** Description of the task **
For each line in the data below that holds "product", return a copy.

**** Source material ****

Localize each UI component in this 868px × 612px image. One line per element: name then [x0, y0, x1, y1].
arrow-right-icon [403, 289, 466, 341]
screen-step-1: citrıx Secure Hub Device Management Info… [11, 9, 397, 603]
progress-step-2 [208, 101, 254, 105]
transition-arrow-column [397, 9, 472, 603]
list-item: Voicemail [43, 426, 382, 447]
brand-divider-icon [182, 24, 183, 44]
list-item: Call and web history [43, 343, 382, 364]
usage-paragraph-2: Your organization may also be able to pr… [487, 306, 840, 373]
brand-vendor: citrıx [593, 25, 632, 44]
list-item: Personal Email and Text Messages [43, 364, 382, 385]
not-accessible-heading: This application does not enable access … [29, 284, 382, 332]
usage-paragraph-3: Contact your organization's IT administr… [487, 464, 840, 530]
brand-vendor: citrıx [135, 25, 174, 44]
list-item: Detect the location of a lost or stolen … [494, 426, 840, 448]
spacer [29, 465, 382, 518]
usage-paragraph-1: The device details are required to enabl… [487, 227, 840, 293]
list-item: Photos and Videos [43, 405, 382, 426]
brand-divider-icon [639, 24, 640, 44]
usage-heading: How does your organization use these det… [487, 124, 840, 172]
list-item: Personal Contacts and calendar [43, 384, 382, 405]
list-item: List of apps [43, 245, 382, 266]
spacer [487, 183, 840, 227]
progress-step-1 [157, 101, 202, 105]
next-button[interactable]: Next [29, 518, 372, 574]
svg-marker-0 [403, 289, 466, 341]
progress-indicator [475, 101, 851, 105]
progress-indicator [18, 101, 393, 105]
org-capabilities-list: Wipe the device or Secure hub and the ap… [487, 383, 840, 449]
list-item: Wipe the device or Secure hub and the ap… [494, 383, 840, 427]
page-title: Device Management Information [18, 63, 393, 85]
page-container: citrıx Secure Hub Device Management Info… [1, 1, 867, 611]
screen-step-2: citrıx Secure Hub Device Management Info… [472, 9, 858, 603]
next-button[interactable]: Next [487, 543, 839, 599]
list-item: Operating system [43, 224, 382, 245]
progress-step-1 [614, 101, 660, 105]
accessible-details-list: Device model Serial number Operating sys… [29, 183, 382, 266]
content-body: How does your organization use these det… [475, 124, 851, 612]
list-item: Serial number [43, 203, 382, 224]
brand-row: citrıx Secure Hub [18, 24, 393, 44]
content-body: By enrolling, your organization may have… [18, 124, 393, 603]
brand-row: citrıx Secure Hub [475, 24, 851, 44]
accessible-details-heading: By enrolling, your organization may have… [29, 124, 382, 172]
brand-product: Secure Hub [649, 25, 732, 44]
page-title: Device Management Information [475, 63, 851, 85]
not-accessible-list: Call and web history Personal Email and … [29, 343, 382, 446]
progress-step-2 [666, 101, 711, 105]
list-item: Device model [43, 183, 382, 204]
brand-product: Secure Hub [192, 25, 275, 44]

****

** Response area **
brand-product: Secure Hub [649, 25, 732, 44]
brand-product: Secure Hub [192, 25, 275, 44]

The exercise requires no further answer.